The process of applying to college can be even more stressful for parents of high school seniors than it is for the students filling out the applications. Even parents who have already sent an older child to school can find the process overwhelming. It often feels like teaching your child how to drive a car: helpless and fraught with danger.
When we asked parents of students who have just finished their college applications what they would like to share with those of you about to begin the odyssey, a few key themes repeated: it’s overwhelming; it’s hard to know your role; and support systems that you rely upon don’t really help. “The college application process, while daunting for the high school student, is equally challenging and stressful for the unsuspecting parents.”

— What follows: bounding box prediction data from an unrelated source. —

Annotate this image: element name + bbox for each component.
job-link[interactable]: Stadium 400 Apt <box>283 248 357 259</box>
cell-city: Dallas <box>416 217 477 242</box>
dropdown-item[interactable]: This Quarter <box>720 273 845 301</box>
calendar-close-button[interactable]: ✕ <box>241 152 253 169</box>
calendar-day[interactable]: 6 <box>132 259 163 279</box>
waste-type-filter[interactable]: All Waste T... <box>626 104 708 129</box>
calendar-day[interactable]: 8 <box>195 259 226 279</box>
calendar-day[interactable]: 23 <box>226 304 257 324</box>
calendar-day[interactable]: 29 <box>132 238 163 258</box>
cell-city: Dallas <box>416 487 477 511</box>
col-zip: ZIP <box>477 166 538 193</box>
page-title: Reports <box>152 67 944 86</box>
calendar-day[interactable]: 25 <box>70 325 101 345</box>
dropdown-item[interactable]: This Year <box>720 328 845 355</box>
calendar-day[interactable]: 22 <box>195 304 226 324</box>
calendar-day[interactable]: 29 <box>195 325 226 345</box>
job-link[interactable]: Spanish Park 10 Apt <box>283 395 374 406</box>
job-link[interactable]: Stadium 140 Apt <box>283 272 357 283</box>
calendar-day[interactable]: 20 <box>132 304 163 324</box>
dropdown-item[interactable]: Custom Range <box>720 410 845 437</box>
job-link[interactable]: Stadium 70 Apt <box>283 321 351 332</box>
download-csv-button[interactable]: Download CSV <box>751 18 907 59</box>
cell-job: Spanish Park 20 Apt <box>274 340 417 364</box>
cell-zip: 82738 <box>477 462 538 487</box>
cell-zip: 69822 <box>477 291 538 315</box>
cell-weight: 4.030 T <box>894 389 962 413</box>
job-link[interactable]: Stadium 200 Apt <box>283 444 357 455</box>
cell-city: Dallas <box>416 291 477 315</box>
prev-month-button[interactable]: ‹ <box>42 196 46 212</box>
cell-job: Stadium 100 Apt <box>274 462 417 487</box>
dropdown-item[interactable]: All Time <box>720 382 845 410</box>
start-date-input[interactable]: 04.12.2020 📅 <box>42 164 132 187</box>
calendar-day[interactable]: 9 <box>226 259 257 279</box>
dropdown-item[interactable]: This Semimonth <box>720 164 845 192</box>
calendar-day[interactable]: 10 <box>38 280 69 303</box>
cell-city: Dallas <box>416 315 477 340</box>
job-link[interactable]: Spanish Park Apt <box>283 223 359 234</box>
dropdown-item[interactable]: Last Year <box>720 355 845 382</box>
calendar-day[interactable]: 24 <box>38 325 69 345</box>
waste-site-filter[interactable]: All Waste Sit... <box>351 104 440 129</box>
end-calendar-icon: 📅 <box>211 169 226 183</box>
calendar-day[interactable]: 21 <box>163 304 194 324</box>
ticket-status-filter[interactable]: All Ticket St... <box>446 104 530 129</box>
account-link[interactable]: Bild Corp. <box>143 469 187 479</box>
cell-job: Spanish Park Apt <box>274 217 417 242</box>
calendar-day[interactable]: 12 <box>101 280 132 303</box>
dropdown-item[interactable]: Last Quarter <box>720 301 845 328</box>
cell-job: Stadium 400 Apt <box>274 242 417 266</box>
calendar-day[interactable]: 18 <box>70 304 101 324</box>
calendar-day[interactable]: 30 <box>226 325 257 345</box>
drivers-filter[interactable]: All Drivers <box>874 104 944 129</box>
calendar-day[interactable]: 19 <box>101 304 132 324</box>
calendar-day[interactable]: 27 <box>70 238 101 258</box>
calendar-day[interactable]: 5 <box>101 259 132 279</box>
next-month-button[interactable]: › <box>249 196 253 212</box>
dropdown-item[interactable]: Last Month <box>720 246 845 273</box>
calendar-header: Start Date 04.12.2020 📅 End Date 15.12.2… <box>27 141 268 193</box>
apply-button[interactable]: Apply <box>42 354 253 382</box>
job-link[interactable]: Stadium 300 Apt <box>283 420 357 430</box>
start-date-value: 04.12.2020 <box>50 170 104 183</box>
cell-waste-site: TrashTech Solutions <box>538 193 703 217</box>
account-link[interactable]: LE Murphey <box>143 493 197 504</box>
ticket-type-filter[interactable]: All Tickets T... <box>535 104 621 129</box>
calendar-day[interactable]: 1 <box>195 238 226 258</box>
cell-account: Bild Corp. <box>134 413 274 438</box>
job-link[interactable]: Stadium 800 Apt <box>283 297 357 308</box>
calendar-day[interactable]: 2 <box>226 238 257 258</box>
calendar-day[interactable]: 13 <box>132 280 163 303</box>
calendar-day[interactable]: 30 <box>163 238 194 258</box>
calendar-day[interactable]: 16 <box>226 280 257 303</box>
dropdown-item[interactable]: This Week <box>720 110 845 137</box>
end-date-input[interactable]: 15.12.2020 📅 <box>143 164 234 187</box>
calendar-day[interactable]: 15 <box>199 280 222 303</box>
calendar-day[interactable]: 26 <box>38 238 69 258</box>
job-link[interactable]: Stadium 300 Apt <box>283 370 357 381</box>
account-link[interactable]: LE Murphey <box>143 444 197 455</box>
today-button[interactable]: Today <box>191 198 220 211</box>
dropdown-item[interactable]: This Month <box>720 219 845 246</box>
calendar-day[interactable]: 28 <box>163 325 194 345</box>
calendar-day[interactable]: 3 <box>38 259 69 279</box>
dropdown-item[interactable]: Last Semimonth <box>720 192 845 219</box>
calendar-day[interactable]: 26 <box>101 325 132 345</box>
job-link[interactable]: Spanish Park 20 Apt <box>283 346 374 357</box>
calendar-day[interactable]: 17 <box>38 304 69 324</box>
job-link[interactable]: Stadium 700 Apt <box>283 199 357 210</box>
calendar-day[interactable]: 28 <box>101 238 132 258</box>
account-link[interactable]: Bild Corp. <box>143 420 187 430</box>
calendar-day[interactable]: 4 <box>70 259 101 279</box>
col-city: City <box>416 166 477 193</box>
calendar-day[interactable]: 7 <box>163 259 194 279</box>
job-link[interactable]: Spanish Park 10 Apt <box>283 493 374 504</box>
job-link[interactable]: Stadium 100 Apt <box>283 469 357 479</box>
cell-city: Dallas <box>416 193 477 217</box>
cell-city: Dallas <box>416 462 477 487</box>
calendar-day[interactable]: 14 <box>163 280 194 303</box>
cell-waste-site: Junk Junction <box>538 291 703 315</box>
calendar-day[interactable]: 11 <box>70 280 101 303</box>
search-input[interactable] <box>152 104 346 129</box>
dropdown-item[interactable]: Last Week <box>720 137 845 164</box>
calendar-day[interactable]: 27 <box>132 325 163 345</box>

One parent of a high-achieving Cambridge/AICE student emphasized something that we hear all the time: our modern, internet-based world has created a crush of information. “There were many things that were surprising because it was so different from when I applied to college. First, there is so much information, data and opinions available for students and parents to sort through without a real basis or understanding of how the admissions evaluation process works…. After a while, all the websites seem to say the same thing, and the admissions talks start to sound the same.”
Unfortunately, the process is ever-changing. You cannot assume that having navigated a child through the application process even a year or two ago will pave an easy road today. Having someone with experience and up-to-date information to guide your child in the thought processes and nuances of constructing endless college essays cannot be emphasized enough. But on whom can you rely?
Don’t expect high school counselors to give you the quantity or quality of help that you want. Regardless of their experience, counselors don’t have a lot of time to devote to individual students. “The lack of human resources available in our high school to help each student that wants to attend college is alarming, because sorting through this information is a full-time job…. The limited funds and resources most schools provide students and their families has not changed from when I was in high school.”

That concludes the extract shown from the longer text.